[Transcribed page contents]
[Start of section]
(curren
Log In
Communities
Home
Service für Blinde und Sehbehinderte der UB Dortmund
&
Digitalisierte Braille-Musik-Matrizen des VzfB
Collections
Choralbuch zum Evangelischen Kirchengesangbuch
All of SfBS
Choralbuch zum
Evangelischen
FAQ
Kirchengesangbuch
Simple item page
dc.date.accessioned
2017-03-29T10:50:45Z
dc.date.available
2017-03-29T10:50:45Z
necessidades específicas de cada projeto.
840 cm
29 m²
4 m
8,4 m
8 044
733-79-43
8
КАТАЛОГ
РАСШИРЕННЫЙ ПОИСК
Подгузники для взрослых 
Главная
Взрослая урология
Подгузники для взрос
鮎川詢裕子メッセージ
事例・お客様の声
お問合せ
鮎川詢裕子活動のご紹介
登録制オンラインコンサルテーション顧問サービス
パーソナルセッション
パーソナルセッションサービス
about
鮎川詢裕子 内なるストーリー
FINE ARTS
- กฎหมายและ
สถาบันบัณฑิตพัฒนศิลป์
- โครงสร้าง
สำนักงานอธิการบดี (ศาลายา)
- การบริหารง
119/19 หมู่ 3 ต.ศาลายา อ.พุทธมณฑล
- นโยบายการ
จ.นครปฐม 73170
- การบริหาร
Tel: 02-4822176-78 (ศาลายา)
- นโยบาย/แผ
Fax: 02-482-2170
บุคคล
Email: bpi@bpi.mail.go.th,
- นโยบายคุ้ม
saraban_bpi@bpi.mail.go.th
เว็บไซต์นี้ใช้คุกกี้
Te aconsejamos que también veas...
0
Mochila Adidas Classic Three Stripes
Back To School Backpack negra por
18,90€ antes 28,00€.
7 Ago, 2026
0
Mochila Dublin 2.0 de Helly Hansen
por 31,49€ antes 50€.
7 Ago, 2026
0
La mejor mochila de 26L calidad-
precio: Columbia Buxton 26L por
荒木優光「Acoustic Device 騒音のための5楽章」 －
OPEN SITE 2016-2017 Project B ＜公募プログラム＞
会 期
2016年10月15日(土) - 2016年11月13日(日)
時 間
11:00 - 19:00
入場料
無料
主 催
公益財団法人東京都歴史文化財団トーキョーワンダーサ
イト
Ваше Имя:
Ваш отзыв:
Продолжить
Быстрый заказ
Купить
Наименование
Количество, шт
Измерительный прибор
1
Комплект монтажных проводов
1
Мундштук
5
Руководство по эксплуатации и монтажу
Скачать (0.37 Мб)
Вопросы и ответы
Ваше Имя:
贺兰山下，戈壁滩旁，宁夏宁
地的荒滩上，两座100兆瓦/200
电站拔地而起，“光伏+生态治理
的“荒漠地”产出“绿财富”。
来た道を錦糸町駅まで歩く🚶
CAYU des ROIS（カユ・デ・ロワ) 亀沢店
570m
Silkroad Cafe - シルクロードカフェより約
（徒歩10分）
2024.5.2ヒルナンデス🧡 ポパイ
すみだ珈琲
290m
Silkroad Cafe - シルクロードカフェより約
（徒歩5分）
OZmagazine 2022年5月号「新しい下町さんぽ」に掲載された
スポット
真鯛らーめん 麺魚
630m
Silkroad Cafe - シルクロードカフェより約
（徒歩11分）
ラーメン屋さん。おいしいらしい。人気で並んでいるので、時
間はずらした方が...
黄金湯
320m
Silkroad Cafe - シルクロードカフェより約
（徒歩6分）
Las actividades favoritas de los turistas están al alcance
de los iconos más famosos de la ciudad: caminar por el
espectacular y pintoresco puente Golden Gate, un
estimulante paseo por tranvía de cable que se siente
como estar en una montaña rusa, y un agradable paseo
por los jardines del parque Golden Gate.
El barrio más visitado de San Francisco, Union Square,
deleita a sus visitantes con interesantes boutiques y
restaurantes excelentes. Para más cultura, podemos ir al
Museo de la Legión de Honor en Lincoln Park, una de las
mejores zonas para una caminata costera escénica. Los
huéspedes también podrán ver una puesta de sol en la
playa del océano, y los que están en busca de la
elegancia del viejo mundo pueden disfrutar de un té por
[End of section]
Description of the task:
Whenever the string "Golden" shows up in a line above, copy that line.

Exercise output:
espectacular y pintoresco puente Golden Gate, un
por los jardines del parque Golden Gate.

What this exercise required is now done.